To do –
Could you give the number of lines in the entries below that contain the word "Naranja"? Only the number is wanted.

Stored data entries
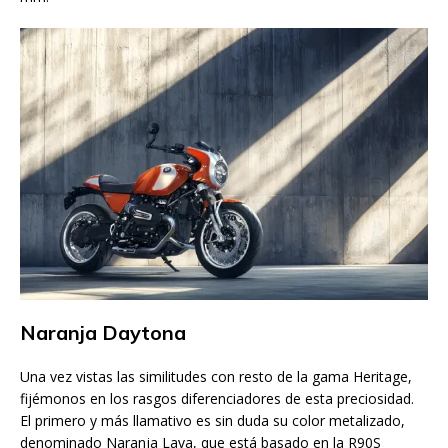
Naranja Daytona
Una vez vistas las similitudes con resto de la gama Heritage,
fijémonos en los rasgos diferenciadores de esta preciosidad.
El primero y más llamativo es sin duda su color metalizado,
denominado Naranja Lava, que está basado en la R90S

Response box –
2